+++ Provided data
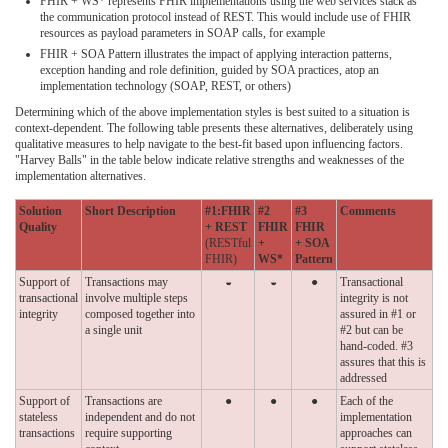
FHIR + WS* represents FHIR implementations using the web services stack as
the communication protocol instead of REST. This would include use of FHIR
resources as payload parameters in SOAP calls, for example
FHIR + SOA Pattern illustrates the impact of applying interaction patterns,
exception handing and role definition, guided by SOA practices, atop an
implementation technology (SOAP, REST, or others)
Determining which of the above implementation styles is best suited to a situation is
context-dependent. The following table presents these alternatives, deliberately using
qualitative measures to help navigate to the best-fit based upon influencing factors.
"Harvey Balls" in the table below indicate relative strengths and weaknesses of the
implementation alternatives.
Solution
Short Description
#1:FHIR
#2
#3
Comments
Quality
+ REST
FHIR
FHIR
(RESTful
+
+ SOA
FHIR)
WS*
Pattern
Support of
Transactions may
◒
◒
●
Transactional
transactional
involve multiple steps
integrity is not
integrity
composed together into
assured in #1 or
a single unit
#2 but can be
hand-coded. #3
assures that this is
addressed
Support of
Transactions are
●
●
●
Each of the
stateless
independent and do not
implementation
transactions
require supporting
approaches can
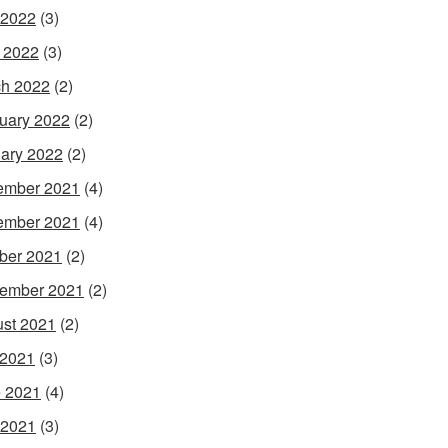
 2022
(3)
l 2022
(3)
h 2022
(2)
uary 2022
(2)
ary 2022
(2)
ember 2021
(4)
ember 2021
(4)
ber 2021
(2)
ember 2021
(2)
st 2021
(2)
 2021
(3)
 2021
(4)
 2021
(3)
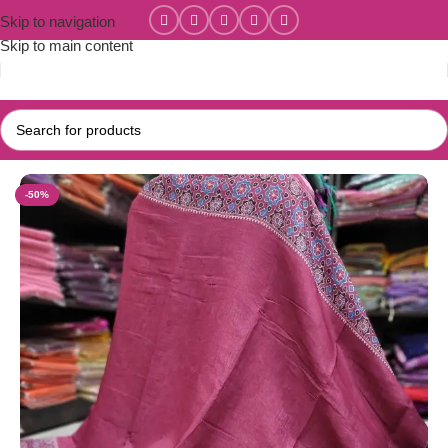
Skip to navigation
Skip to main content
Home
/
New Collections
/
Linen Cotton Collections
-50%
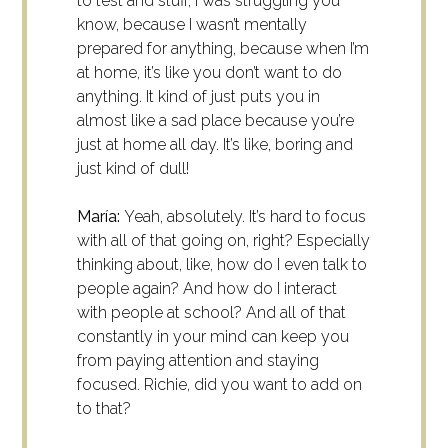
to test and stuff, I was struggling you
know, because I wasn’t mentally
prepared for anything, because when I’m
at home, it’s like you don’t want to do
anything. It kind of just puts you in
almost like a sad place because you’re
just at home all day. It’s like, boring and
just kind of dull!
María:
Yeah, absolutely.
It’s hard to focus
with all of that going on, right? Especially
thinking about, like, how do I even talk to
people again? And how do I interact
with people at school? And all of that
constantly in your mind can keep you
from paying attention and staying
focused.
Richie, did you want to add on
to that?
++++++
■ Required work:
Lines holding "Skip" are the ones to copy; find all of them in the listing.

■ Finished task:
Skip to navigation
Skip to main content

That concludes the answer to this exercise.